Выпуск: №96 2015

Рубрика: Текст художника

Обращение к интимности

Обращение к интимности

Материал проиллюстрирован фотографиями Сергея Ряполова разных лет. Предоставлено автором

Сергей Ряполов. Родился в 1988 году в Воронеже. Художник, философ. Живет в Воронеже.

В Рамонском районе Воронежской области на берегу Дона есть село, которое называется Горожанка. Именно там я провел свое дошкольное детство. Мои воспоминания о Горожанке связаны в первую очередь с теплым бабушкиным домом. Зимой мы топили печь, пили чай из собранных на горожанских лугах трав и земляники из лога на другом краю села. За стеной тихо пищали и копошились мыши, зимняя темнота окутывала село. Тогда я впервые открыл для себя «Вечера на хуторе близ Диканьки» Николая Васильевича Гоголя, и зимние горожанские ночи и описания «Ночи перед Рождеством» слились в моей памяти в одну бескрайнюю южнорусскую ночь.

Пейзажи этих мест — поля и пашни в окружении сосен. Весной и осенью я подолгу гулял по распаханным полям, и, когда я видел рыхлую почву, чувствовал ее запах и тепло, ощущал вязкость чернозема, во мне просыпалось понимание метафизики земли.
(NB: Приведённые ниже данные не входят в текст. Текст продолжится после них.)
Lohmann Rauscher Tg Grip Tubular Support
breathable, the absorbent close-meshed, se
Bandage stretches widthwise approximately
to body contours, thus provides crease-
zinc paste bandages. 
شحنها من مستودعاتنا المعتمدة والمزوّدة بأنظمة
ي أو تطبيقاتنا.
Верно отметил это чувство Николай Александрович Бердяев, писавший, что «очень сильна в русском народе религия земли, это заложено в очень глубоком слое русской души. Земля — последняя заступница. Основная категория — материнство»[1]. Но распаханная почва — это не только рождение, это еще и смерть. Неудивительно, что в русском сознании рождение и смерть так тесно связаны. Земледельческий характер хозяйства позволял непосредственно видеть: то, что из праха взято, в прах и возвращается. Вероятно, здесь берет начало и завороженность русской культуры смертью.
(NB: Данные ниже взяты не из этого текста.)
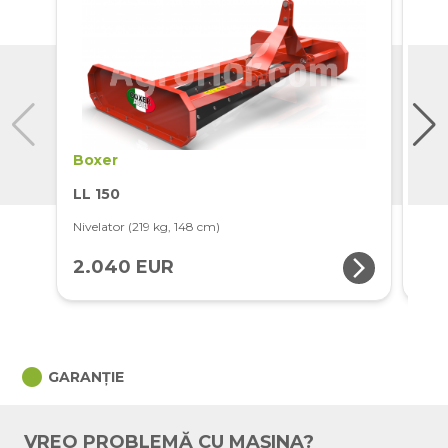
Boxer
Box
LL 150
LL 
Nivelator (219 kg, 148 cm)
Nivel
arrow_forward_ios
2.040 EUR
2.
circle
GARANȚIE
VREO PROBLEMĂ CU MAȘINA?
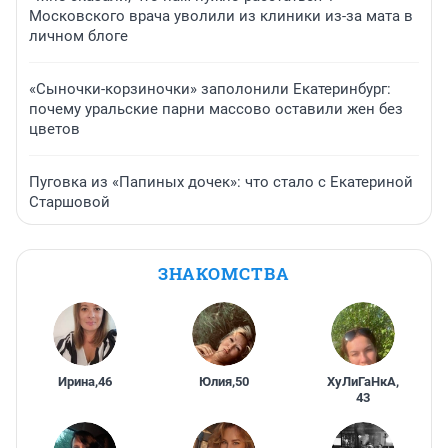
Московского врача уволили из клиники из-за мата в
личном блоге
«Сыночки-корзиночки» заполонили Екатеринбург:
почему уральские парни массово оставили жен без
цветов
Пуговка из «Папиных дочек»: что стало с Екатериной
Старшовой
ЗНАКОМСТВА
Ирина
,
46
Юлия
,
50
ХуЛиГаНкА
,
43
Горожанка для меня — это не только мои детские, дошкольные воспоминания, но и память о предках, которые жили в этом месте. В феврале 2015 года в Москве я участвовал в выставке «В нашем сердце идут облака» московской галереи «Электрозавод», куратором которой был Арсений Жиляев. Выставка была посвящена отражению идей «философии общего дела» Николая Федорова в молодом, преимущественно воронежском, искусстве. Обдумывая работу для выставки, я решил обратиться к теме корней. В книге «Метафизика ландшафта» Валерий Подорога пишет: «Природные элементы входят в состав мыслимого, оставляя следы в материи философского письма, подобно прожилкам в мраморе. Мысль не может существовать вне своего места, ей небезразлично собственное место-положение в структуре бытия»[2]. Стоит добавить, что данное наблюдение справедливо, пожалуй, не только для «философского письма», но и для творчества вообще.

Моя работа представляла собой и в прямом смысле слова корни, то есть найденные куски дерева, и отсылку к моим собственным корням, поскольку я выкопал и привез их из старого горожанского сада.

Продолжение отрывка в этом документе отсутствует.